The social profiling goes deep. Notice how they cared about what your parents did. The false mask of an egalitarian society where one is valued for one's merits comes right off when one reaches the "top" and finds that words such as parvenu, nouveau riche, and even middle-class are used as pejorative terms to express contempt for newcomers, who didn't even know they weren't "supposed" to be there in the first place. Everyone knows how you made your money is important.

Also, there is something called cultural capital which is inherited from one's parents. If a child has a father who is a construction worker or a police officer then the child would use all sorts of working-class slang in the classroom. Moreover, the middle and owning-class children would already have been raised in a family where they have a valued cultural currency.

How did Zara Phillips become an outstanding equestrian? Because her family purchased her "talent". Economic capital is then exchanged for cultural and social capital (such as sending your children to a boarding school.

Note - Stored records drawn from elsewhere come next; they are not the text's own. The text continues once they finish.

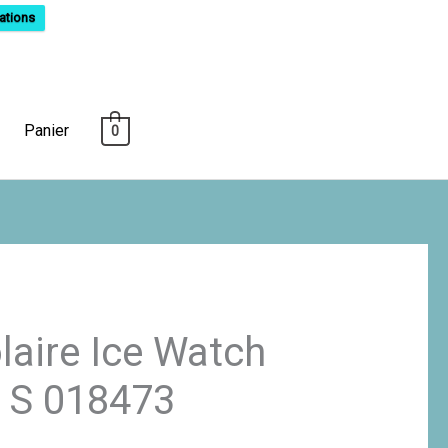
ations
Panier
0
laire Ice Watch
» S 018473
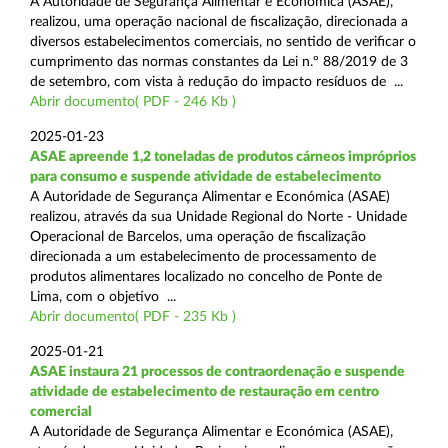
A Autoridade de Segurança Alimentar e Económica (ASAE),
realizou, uma operação nacional de fiscalização, direcionada a
diversos estabelecimentos comerciais, no sentido de verificar o
cumprimento das normas constantes da Lei n.º 88/2019 de 3
de setembro, com vista à redução do impacto resíduos de ...
Abrir documento( PDF - 246 Kb )
2025-01-23
ASAE apreende 1,2 toneladas de produtos cárneos impróprios
para consumo e suspende atividade de estabelecimento
A Autoridade de Segurança Alimentar e Económica (ASAE)
realizou, através da sua Unidade Regional do Norte - Unidade
Operacional de Barcelos, uma operação de fiscalização
direcionada a um estabelecimento de processamento de
produtos alimentares localizado no concelho de Ponte de
Lima, com o objetivo ...
Abrir documento( PDF - 235 Kb )
2025-01-21
ASAE instaura 21 processos de contraordenação e suspende
atividade de estabelecimento de restauração em centro
comercial
A Autoridade de Segurança Alimentar e Económica (ASAE),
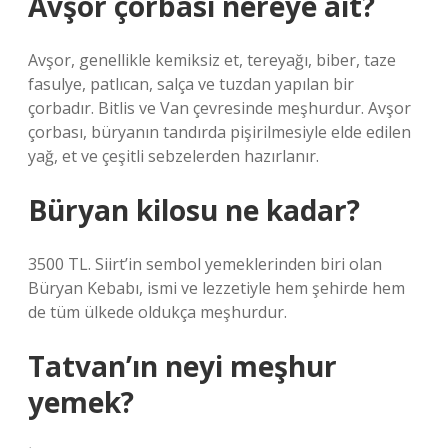
Avşor çorbası nereye ait?
Avşor, genellikle kemiksiz et, tereyağı, biber, taze
fasulye, patlıcan, salça ve tuzdan yapılan bir
çorbadır. Bitlis ve Van çevresinde meşhurdur. Avşor
çorbası, büryanın tandırda pişirilmesiyle elde edilen
yağ, et ve çeşitli sebzelerden hazırlanır.
Büryan kilosu ne kadar?
3500 TL. Siirt’in sembol yemeklerinden biri olan
Büryan Kebabı, ismi ve lezzetiyle hem şehirde hem
de tüm ülkede oldukça meşhurdur.
Tatvan’ın neyi meşhur
yemek?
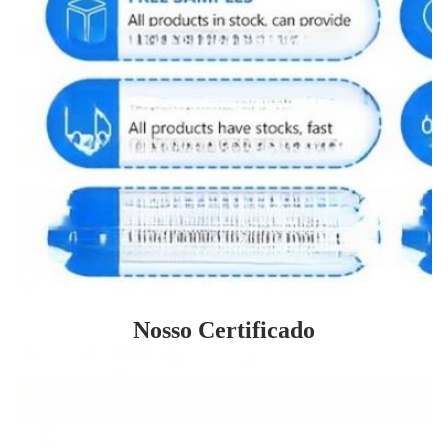
Nosso Certificado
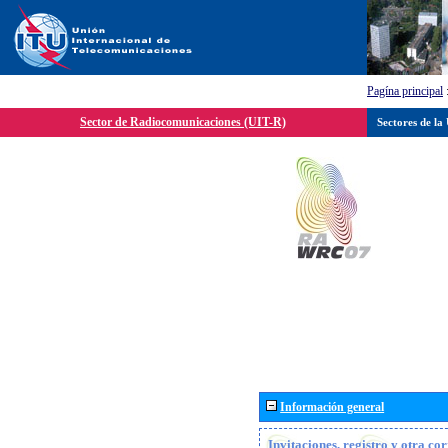
Pagína principal
Sector de Radiocomunicaciones (UIT-R)
Sectores de la
Información general
Invitaciones, registro y otra c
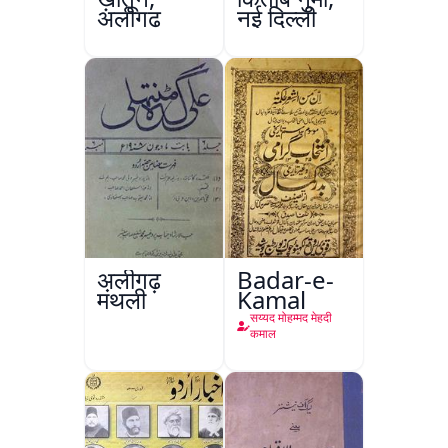
अलीगढ़
नई दिल्ली
अलीगढ़
Badar-e-
मंथली
Kamal
सय्यद मोहम्मद मेहदी
कमाल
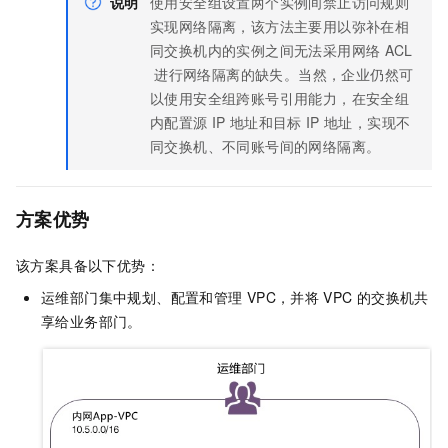
说明
使用安全组设置两个实例间禁止访问规则
实现网络隔离，该方法主要用以弥补在相
同交换机内的实例之间无法采用网络
ACL
进行网络隔离的缺失。当然，企业仍然可
以使用安全组跨账号引用能力，在安全组
内配置源
IP
地址和目标
IP
地址，实现不
同交换机、不同账号间的网络隔离。
方案优势
该方案具备以下优势：
运维部门集中规划、配置和管理
VPC，并将
VPC
的交换机共
享给业务部门。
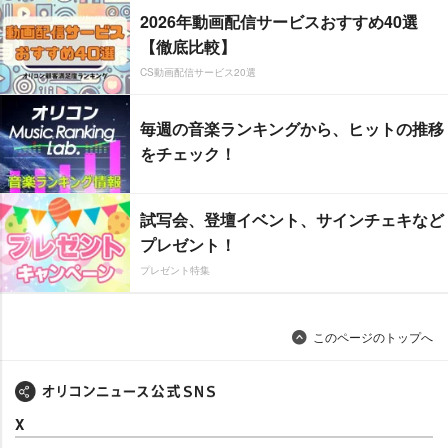
2026年動画配信サービスおすすめ40選
【徹底比較】
CS動画配信サービス20選
毎週の音楽ランキングから、ヒットの推移
をチェック！
試写会、登壇イベント、サインチェキなど
プレゼント！
プレゼント特集
このページのトップへ
X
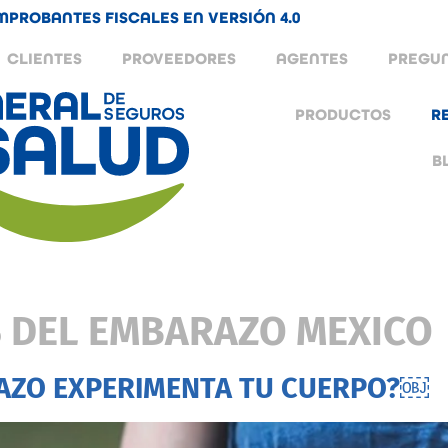
MPROBANTES FISCALES EN VERSIÓN 4.0
CLIENTES
PROVEEDORES
AGENTES
PREGUN
PRODUCTOS
R
B
 DEL EMBARAZO MEXICO
RAZO EXPERIMENTA TU CUERPO?￼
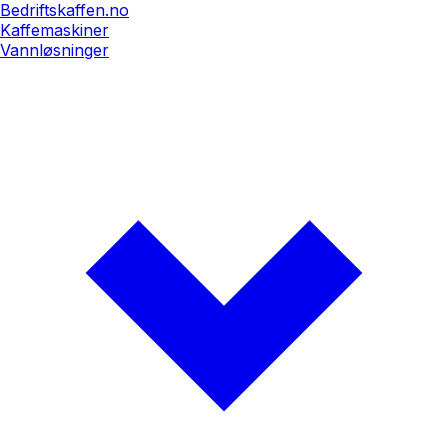
Bedriftskaffen.no
Kaffemaskiner
Vannløsninger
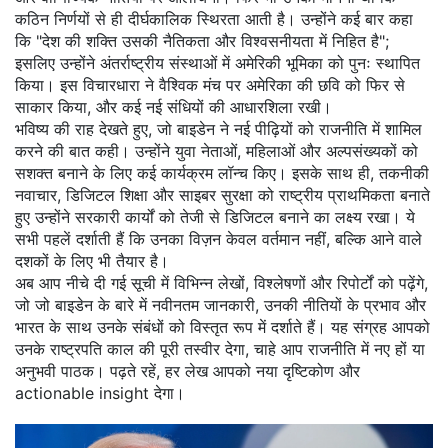
कठिन निर्णयों से ही दीर्घकालिक स्थिरता आती है। उन्होंने कई बार कहा
कि "देश की शक्ति उसकी नैतिकता और विश्वसनीयता में निहित है";
इसलिए उन्होंने अंतर्राष्ट्रीय संस्थाओं में अमेरिकी भूमिका को पुनः स्थापित
किया। इस विचारधारा ने वैश्विक मंच पर अमेरिका की छवि को फिर से
साकार किया, और कई नई संधियों की आधारशिला रखी।
भविष्य की राह देखते हुए, जो बाइडेन ने नई पीढ़ियों को राजनीति में शामिल
करने की बात कही। उन्होंने युवा नेताओं, महिलाओं और अल्पसंख्यकों को
सशक्त बनाने के लिए कई कार्यक्रम लॉन्च किए। इसके साथ ही, तकनीकी
नवाचार, डिजिटल शिक्षा और साइबर सुरक्षा को राष्ट्रीय प्राथमिकता बनाते
हुए उन्होंने सरकारी कार्यों को तेजी से डिजिटल बनाने का लक्ष्य रखा। ये
सभी पहलें दर्शाती हैं कि उनका विज़न केवल वर्तमान नहीं, बल्कि आने वाले
दशकों के लिए भी तैयार है।
अब आप नीचे दी गई सूची में विभिन्न लेखों, विश्लेषणों और रिपोर्टों को पढ़ेंगे,
जो जो बाइडेन के बारे में नवीनतम जानकारी, उनकी नीतियों के प्रभाव और
भारत के साथ उनके संबंधों को विस्तृत रूप में दर्शाते हैं। यह संग्रह आपको
उनके राष्ट्रपति काल की पूरी तस्वीर देगा, चाहे आप राजनीति में नए हों या
अनुभवी पाठक। पढ़ते रहें, हर लेख आपको नया दृष्टिकोण और
actionable insight देगा।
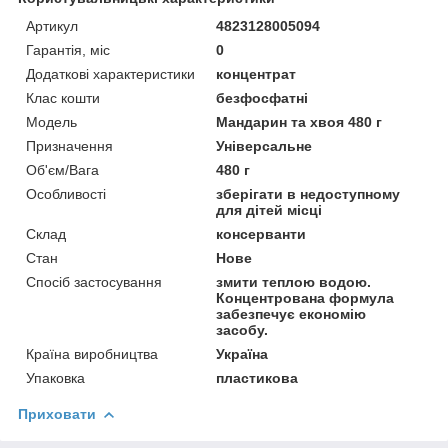
Артикул
4823128005094
Гарантія, міс
0
Додаткові характеристики
концентрат
Клас кошти
безфосфатні
Мoдель
Мандарин та хвоя 480 г
Призначення
Універсальне
Об'єм/Вага
480 г
Особливості
зберігати в недоступному
для дітей місці
Склад
консерванти
Стан
Нове
Спосіб застосування
змити теплою водою.
Концентрована формула
забезпечує економію
засобу.
Країна виробництва
Україна
Упаковка
пластикова
Приховати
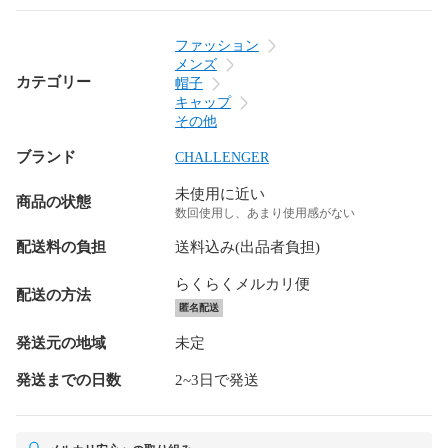
ファッション
メンズ
カテゴリー
帽子
キャップ
その他
ブランド
CHALLENGER
未使用に近い
商品の状態
数回使用し、あまり使用感がない
配送料の負担
送料込み(出品者負担)
らくらくメルカリ便
配送の方法
匿名配送
発送元の地域
未定
発送までの日数
2~3日で発送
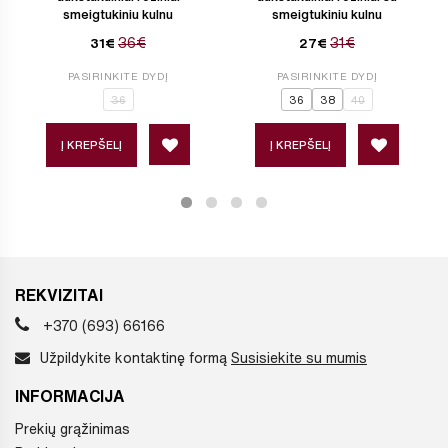
smeigtukiniu kulnu
smeigtukiniu kulnu
36€
31€
31€
27€
PASIRINKITE DYDĮ
PASIRINKITE DYDĮ
36
36
38
40
Į KREPŠELĮ
Į KREPŠELĮ
REKVIZITAI
+370 (693) 66166
Užpildykite kontaktinę formą
Susisiekite su mumis
INFORMACIJA
Prekių grąžinimas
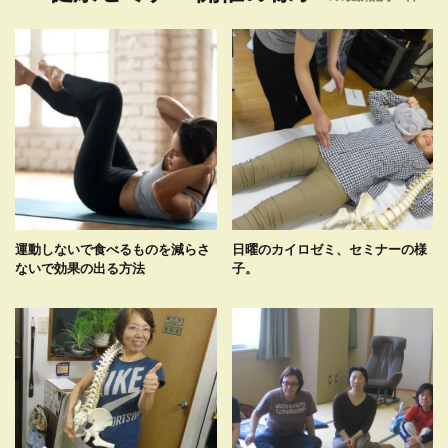
運動しないで食べるものを減らさ
日曜のカイロゼミ、セミナーの様
ないで効果の出る方法
子。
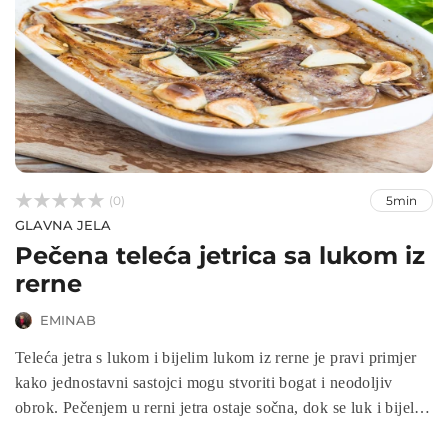



(0)
5min
GLAVNA JELA
Pečena teleća jetrica sa lukom iz
rerne
EMINAB
Teleća jetra s lukom i bijelim lukom iz rerne je pravi primjer
kako jednostavni sastojci mogu stvoriti bogat i neodoljiv
obrok. Pečenjem u rerni jetra ostaje sočna, dok se luk i bijeli
luk pretvaraju u slatko-kremasti prilog pun aroma. Ovo je jelo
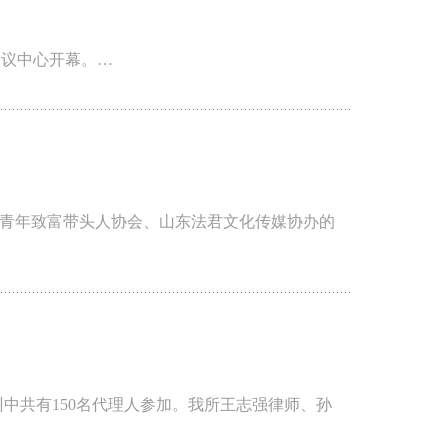
会议中心开幕。…
农村青年致富带头人协会、山东法君文化传媒协办的
培训中共有150名代理人参加。我所王志强律师、孙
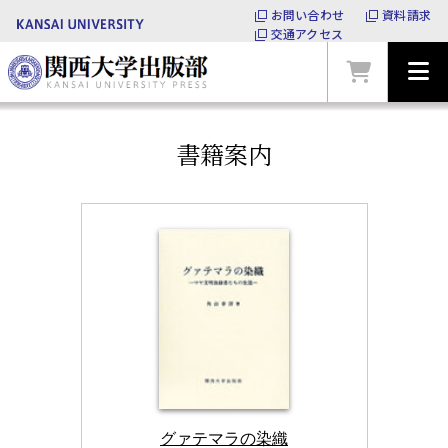
お問い合わせ
資料請求
交通アクセス
書籍案内
グァテマラの染織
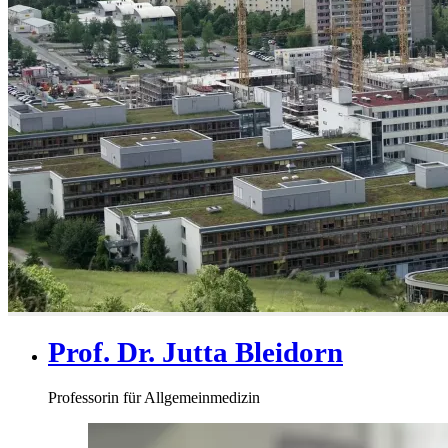
Prof. Dr. Jutta Bleidorn
Professorin für Allgemeinmedizin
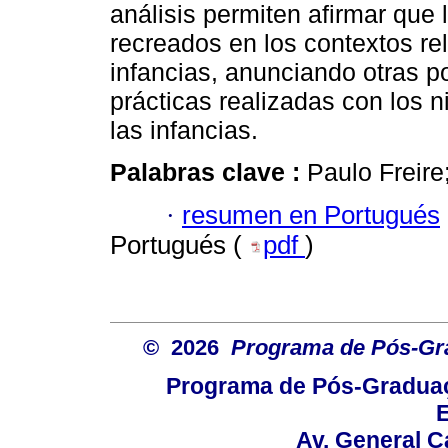
análisis permiten afirmar que
recreados en los contextos rel
infancias, anunciando otras po
prácticas realizadas con los 
las infancias.
Palabras clave :
Paulo Freire
·
resumen en Portugués
Portugués (
pdf
)
© 2026
Programa de Pós-Gr
Programa de Pós-Graduaç
E
Av. General C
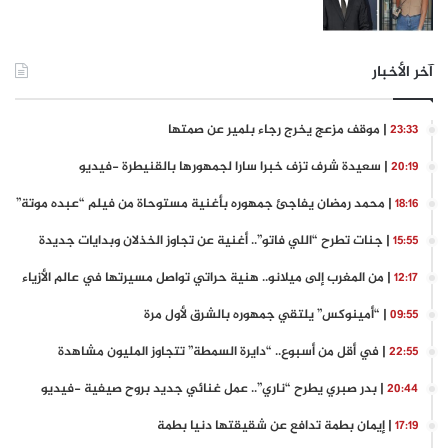
آخر الأخبار
| موقف مزعج يخرج رجاء بلمير عن صمتها
23:33
| سعيدة شرف تزف خبرا سارا لجمهورها بالقنيطرة -فيديو
20:19
| محمد رمضان يفاجئ جمهوره بأغنية مستوحاة من فيلم “عبده موتة”
18:16
| جنات تطرح “اللي فاتو”.. أغنية عن تجاوز الخذلان وبدايات جديدة
15:55
| من المغرب إلى ميلانو.. هنية حراتي تواصل مسيرتها في عالم الأزياء
12:17
| “أمينوكس” يلتقي جمهوره بالشرق لأول مرة
09:55
| في أقل من أسبوع.. “دايرة السمطة” تتجاوز المليون مشاهدة
22:55
| بدر صبري يطرح “ناري”.. عمل غنائي جديد بروح صيفية -فيديو
20:44
| إيمان بطمة تدافع عن شقيقتها دنيا بطمة
17:19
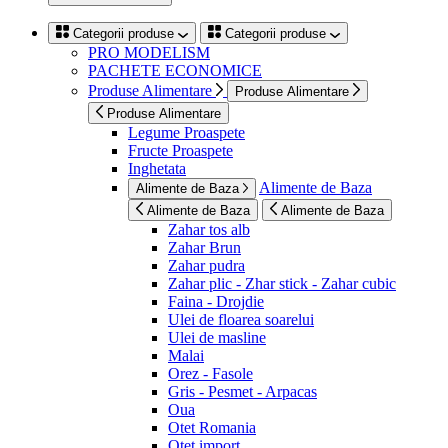
Categorii produse
Categorii produse
PRO MODELISM
PACHETE ECONOMICE
Produse Alimentare
Produse Alimentare
Produse Alimentare
Legume Proaspete
Fructe Proaspete
Inghetata
Alimente de Baza
Alimente de Baza
Alimente de Baza
Alimente de Baza
Zahar tos alb
Zahar Brun
Zahar pudra
Zahar plic - Zhar stick - Zahar cubic
Faina - Drojdie
Ulei de floarea soarelui
Ulei de masline
Malai
Orez - Fasole
Gris - Pesmet - Arpacas
Oua
Otet Romania
Otet import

As far as religion is concerned it has done much good in civilization. However, the Triumph of Christianity by Tomaso Lauretti represents the destruction of the best aspects of western civilization, degradation of culture, and the power of Human Consciousness with superstition, fear, and ignorance. It wasn't until the Renaissance, though the biggest changes happened during the Age of Enlightenment, that Western civilization started making a comeback. Montesquieu, Beccaria, Adam Smith, Thomas Paine and others have contributed much to our current civilization and are worth looking into.


----------



## Earl of Ormonde (Sep 5, 2008)

I'm not a WASP I'm a WIC! :icon_smile:


----------



## Brownshoe (Mar 1, 2005)

"Ivy for everybody!"


----------



## bd79cc (Dec 20, 2006)

gardel said:


> For example, could a recently-arrived Mexican immigrant become Trad?


Yes! I know this person! He liked my clothes when we first met, so I gave him a pair of my Bills and a couple of Brooks OCBDs. He has now bought and wears almost all Trad clothing. Doesn't care about Trad or TNSIL or any of the associated social or cultural connotations the way we do. But he sees the close similarity between certain parts of the Trad uniform - white or pastel OCBDs, khaki pants, Aldens - and the traditional laborer's clothes of south Texas and northern Mexico - chambray shirts, khaki pants, Red Wings or the often-excellent sturdy lace up Mexican-made shoes in black or whiskey color. Apparently, my Trad idea has given him a handle with which to grab on to our larger culture!


----------



## D&S (Mar 29, 2009)

philidor said:


> We can all be divided into man-made divisions such as Jew or Gentile, or Muslim and "Infidel", but where would that get us?
> 
> I personally would encourage individuals who immigrate to America to adopt some traditional American elements that are representative of the best of American culture (e.g.: elite secondary schools roughly as good as those in England and Switzerland, The Ivy League, New York City, Boston,various museums, places to Summer, etc)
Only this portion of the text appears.